5 thoughts on “'The strikethrough is the canonical symbol of the Web'”

  1. I'd argue that sharing knowledge is useless if the quality of that knowledge is rubbish. So given a choice between being the best *or* sharing knowledge then being the best has to win.

    Museums already use knowledgable volunteers for cataloguing projects, so I don't think there's a problem with using contributions from knowledgable amateurs. I think the resistance to wikis comes from the wikipedia model, which encourages contribution by people who have no stake in the quality of the information itself. See http://ascii.textfiles.com/archives/847

  2. @Jim – but the people who come across a museum's objects by searching for them are precisely those often DO have a stake in the object and the information about the object – maybe they designed it/built it/sold it/repaired it/owned it.

    The problem with traditional volunteer projects is that they don't scale well, and the barrier to entry limits it to people with lots of time on their hand, in the vicinity of your museum, and who are the type of people who actively volunteer for things.

  3. Hi Frankie,

    I don't understand the vicinity argument? The beauty of using the web is that we can gather volunteers from all over the globe. I do think limiting this to people with time on their hand, and the sort of people who traditionally volunteer is a good thing. They'll build a community which then generates a useful, knowledgeable site.

    I was a moderator on a site called madscientist.org 10 years ago. That was a bunch of volunteers, giving their free time and knowledge to answer questions. There was no problem handling the volume of incoming questions. We had a nice queueing system and loads of volunteers. People really wanted to be involved. Answers to science questions had to be reviewed before going live on the site but authors were always creditted for their work. I think that model works really well and encourages contributions because contributors feel rewarded by their work.

    Wikipedia's anonymous editting, and edit wars, can be disheartening and I don't see how a contributor gets the same sense of satisfaction after fighting those sorts of battles. In fact, I could imagine that kind of going down the tubes the same that usenet did in 1994/95. I'm thinking here of the way useful groups like sci.astro went down the tubes when AOL lowered the barrier to entry to anyone with a modem.

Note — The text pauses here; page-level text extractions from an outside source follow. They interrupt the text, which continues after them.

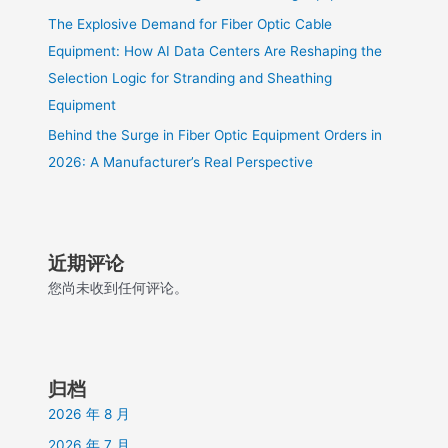
The Explosive Demand for Fiber Optic Cable
Equipment: How AI Data Centers Are Reshaping the
Selection Logic for Stranding and Sheathing
Equipment
Behind the Surge in Fiber Optic Equipment Orders in
2026: A Manufacturer’s Real Perspective
近期评论
您尚未收到任何评论。
归档
2026 年 8 月
2026 年 7 月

After the astrologers, ufo nuts and pseudo science weirdos took over, the regular scientists got tired trying to post against the overwhelming wave of crap and the group died.

    So I think getting comments and collaboration from your audience is great. However, I'm not convinced by Anderson's argument that Wikipedia is a shining example of the wisdom of the masses.

  4. Dan Cohen has put together a great post on his 'post-meeting sense of where the Smithsonian should go for those who don't have time to read a hundred tweets'. It could be summed up as 'this is the Smithsonian not as a network of museums but as a platform for lifelong learning and cultural engagement', which is neatly borne out in similar discussions around the 'museums and/on the web' crowd.

    There's a brilliant comment that puts a lot of the angst over letting the public claim some expertise in or work on collections in perspective:

    "It's oversimplifying things a bit, but Smithsonian 0.2 was in the middle of the nineteenth century very much a crowd-sourced operation.

    Army officers, volunteer naturalists, and avid amateurs sent specimens by the tens of thousands to Smithsonian Assistant Secretary Spencer F. Baird. In order to manage those collections, he in turn brought in young naturalists (many of whom had no formal schooling in the sciences) such as William Stimpson and Robert Kennicott and taught them to scientifically describe and catalog them. Their schooling, under Baird and others, was almost more an apprenticeship than anything else."